新・エリック・サティ作品集ができるまで(3)

服部玲治

軌道修正。間髪入れず。
いささか壮大な「コロムビア×高橋悠治プロジェクト」の提案は、悠治さんのひとことで取り下げとなったものの、それがために、せっかく気持ちが向いてくれているサティすら成就しなかったら目も当てられぬ。
それまでの流れは無かったかのようにふるまい、本題のサティを切りだす。
現在80曲ほど遺されているサティの作品すべてを記したリストを差しだし検討を始めた。
リストには、録音を希望する曲にしるしを付けてあった。当初は、旧録音には収録されていない曲を中心に構成することも考えたが、やはり、王道的なレパートリーもバランスよく入れて話題性を喚起したい。
「ジムノペディ」や「グノシエンヌ」、「ノクターン」などをメインに据えつつ、そこに旧録音には入ってなかった「星たちの息子」「サラバンド」や「愛撫」「メデューサの罠」などを組み合わせて丸をふっていった。
そのリストを一瞥した悠治さん、わたしの希望する渾身の丸はそこそこに、こうおっしゃる。
「新たに最近出版された作品を含め、子供のために作曲した作品を中心にだったら」。
サティはいまなお新たに発見される曲があり、サティブームと言われていた70~80年代にさまざまなピアニストによって録音された全集には収録されていない曲がいくつもある。
以前の録音時にはこの世に存在が知られてなかった「新・子供の音楽集」と「コ・クォの子どもの頃」のことを悠治さんは教えてくださった。

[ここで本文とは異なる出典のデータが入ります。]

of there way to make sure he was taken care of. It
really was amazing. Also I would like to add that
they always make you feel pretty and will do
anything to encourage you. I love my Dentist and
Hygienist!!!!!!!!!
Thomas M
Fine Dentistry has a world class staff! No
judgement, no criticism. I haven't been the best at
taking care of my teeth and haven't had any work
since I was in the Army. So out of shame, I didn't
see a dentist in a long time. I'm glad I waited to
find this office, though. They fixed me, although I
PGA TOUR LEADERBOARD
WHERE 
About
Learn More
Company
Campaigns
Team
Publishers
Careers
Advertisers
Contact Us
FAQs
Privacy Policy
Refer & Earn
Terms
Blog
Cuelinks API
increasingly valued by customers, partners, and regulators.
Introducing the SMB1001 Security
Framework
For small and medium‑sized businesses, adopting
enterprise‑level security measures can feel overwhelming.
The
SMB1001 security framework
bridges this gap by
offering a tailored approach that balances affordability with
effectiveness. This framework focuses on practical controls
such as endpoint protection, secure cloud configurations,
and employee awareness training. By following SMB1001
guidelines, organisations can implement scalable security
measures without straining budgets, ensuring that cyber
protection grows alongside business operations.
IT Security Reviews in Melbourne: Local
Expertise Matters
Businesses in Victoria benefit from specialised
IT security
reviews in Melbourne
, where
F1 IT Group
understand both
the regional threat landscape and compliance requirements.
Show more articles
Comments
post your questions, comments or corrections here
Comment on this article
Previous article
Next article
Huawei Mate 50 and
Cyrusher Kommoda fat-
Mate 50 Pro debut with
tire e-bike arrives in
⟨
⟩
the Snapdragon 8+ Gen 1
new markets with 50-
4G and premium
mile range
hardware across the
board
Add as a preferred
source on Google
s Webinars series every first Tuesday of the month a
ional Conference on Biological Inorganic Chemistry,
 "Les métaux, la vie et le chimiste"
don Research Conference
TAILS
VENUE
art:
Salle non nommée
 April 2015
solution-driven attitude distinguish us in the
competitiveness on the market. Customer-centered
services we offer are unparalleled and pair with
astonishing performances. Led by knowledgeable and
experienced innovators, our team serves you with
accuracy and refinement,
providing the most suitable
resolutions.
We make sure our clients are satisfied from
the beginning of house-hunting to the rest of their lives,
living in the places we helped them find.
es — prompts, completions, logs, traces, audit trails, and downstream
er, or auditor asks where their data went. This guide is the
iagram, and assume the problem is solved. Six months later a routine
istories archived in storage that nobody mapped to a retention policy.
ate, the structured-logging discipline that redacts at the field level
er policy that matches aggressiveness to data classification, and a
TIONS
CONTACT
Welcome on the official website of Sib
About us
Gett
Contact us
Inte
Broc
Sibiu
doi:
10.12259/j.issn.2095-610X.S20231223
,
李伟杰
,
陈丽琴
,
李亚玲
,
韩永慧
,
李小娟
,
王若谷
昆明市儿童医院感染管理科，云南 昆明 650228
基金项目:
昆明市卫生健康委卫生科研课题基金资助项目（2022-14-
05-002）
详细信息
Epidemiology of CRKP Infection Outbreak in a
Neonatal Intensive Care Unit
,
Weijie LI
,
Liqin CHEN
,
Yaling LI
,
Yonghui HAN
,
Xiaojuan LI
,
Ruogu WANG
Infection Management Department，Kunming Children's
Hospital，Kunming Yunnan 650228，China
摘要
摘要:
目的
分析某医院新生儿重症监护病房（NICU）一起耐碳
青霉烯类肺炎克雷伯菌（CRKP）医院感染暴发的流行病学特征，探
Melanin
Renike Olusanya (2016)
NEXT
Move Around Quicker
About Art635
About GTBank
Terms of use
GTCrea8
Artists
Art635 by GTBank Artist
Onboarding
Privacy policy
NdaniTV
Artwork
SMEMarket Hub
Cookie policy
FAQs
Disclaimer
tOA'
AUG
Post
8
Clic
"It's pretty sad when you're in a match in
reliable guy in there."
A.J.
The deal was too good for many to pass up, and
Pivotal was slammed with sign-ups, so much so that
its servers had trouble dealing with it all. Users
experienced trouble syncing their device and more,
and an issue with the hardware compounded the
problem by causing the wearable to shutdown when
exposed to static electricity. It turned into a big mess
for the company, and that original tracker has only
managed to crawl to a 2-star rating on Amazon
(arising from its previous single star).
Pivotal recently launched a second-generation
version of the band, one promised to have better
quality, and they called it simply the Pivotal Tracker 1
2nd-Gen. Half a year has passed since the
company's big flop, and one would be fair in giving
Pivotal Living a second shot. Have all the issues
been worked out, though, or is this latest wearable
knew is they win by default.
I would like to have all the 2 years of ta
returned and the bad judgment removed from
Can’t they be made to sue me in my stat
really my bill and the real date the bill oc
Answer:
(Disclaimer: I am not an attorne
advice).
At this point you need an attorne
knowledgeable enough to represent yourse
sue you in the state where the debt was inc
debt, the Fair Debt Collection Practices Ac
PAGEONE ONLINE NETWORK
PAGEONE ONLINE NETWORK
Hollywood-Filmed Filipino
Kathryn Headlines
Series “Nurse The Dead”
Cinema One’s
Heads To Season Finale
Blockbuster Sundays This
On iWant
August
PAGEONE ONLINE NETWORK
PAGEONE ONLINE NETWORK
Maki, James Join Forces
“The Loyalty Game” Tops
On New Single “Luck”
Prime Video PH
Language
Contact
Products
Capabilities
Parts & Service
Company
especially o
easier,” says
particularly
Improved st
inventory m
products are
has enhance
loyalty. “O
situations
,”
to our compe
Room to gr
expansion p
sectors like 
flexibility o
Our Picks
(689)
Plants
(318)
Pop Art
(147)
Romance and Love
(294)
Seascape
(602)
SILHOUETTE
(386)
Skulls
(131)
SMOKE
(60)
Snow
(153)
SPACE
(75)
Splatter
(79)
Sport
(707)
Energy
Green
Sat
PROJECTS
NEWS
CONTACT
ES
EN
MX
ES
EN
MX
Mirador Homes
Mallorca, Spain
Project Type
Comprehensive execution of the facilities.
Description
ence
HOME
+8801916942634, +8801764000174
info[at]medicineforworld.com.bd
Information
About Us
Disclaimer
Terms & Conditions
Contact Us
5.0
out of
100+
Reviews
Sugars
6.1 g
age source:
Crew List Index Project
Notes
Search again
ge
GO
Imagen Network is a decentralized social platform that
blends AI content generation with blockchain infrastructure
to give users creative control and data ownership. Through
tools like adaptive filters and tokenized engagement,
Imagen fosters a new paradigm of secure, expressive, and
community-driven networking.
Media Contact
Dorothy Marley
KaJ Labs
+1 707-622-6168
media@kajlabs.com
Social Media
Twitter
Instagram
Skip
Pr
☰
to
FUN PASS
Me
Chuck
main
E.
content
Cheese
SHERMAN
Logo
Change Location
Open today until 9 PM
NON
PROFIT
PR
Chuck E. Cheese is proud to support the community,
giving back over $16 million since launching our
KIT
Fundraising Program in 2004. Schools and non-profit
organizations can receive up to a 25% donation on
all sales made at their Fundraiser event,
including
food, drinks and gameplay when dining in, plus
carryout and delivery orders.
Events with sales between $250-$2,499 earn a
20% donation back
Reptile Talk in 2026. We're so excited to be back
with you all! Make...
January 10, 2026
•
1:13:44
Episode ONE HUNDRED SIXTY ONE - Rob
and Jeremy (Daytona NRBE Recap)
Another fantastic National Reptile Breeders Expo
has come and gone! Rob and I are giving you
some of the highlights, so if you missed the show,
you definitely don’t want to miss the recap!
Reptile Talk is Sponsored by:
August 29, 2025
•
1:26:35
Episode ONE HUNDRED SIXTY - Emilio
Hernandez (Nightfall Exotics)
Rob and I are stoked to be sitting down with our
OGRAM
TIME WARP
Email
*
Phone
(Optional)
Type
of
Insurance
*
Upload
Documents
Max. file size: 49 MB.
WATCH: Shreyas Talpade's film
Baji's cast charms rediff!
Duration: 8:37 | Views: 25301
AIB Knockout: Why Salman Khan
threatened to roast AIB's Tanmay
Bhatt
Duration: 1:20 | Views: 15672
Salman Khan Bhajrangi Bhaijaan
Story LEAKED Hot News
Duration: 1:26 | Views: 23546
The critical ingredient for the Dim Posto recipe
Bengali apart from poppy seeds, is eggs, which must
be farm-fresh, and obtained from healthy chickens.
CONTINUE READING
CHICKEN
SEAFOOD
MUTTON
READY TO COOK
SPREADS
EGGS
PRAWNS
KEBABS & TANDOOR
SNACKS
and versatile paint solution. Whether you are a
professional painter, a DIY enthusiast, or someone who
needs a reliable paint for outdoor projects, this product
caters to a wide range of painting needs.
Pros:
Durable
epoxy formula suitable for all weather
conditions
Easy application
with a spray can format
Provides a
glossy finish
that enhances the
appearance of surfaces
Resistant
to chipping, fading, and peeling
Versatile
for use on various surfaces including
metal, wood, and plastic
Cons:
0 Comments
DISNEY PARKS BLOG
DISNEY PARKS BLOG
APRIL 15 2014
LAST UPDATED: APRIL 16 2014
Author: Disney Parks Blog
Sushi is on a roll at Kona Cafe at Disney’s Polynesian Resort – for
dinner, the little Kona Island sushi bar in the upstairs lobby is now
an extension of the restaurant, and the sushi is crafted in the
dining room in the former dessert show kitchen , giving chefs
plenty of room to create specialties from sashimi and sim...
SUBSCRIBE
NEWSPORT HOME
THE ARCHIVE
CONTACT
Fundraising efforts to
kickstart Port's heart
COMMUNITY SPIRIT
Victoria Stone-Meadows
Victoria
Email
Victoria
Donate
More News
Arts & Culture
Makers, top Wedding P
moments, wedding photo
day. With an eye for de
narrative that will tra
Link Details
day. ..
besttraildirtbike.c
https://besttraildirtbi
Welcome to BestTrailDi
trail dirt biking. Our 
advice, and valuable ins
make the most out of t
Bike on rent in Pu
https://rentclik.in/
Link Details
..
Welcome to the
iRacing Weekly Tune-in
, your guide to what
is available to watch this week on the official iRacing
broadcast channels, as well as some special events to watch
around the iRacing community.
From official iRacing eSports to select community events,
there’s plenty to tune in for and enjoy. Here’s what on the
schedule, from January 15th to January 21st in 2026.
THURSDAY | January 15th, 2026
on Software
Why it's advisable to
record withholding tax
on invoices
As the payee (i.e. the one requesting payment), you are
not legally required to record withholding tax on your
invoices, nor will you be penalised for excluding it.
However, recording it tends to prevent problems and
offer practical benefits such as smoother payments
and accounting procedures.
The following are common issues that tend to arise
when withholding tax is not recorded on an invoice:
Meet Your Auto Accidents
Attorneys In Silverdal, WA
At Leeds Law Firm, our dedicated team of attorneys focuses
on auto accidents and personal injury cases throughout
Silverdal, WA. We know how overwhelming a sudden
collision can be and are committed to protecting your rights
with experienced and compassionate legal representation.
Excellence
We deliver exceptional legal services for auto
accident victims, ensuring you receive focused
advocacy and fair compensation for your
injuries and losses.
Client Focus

なるほど、とても面白い。元来のサティ好きとしての心中はそうつぶやいている。ただ、もうひとりの音盤プロデューサーとしての自分とせめぎあう。サティといえば、のジムノペディのような王道曲と組み合わせるならばもちろん素敵だが、「子供のための作品集」というフレームだと、押しがいささか弱くなるやもしれぬ。ついさっき、「高橋悠治×コロムビアプロジェクト」で風呂敷をひろげた際には、シュールホフやらヴィシュネグラツスキやら、王道とは言えない作曲家の提案をした人間が何をかいわんや、である。
とはいえ、ひとつのポジティヴな提案が仙人、否、悠治さんから提案されたことがなにより嬉しく、その日はいただいたコンセプトを満場一致の面持ちで歓迎したように思う。
 
その後、悠治さんとのコンタクトは、ほかならぬこちらの事情でしばらく途絶えてしまった。わたしが担当する別の音楽家、冨田勲氏が逝去し、その追悼公演の制作に追われてしまったのだ。気づけばもう年末。お詫びをしつつメールをすると、翌朝には返信が。
「何を入れるか もうすこし考えてから と思っています/いままで出た曲目だと 定番のジムノペディ それに入れてなかったサラバンドくらいですか」
定番のジムノペディ、という文字に目が釘付けとなった。はて、「子供のための作品集」は?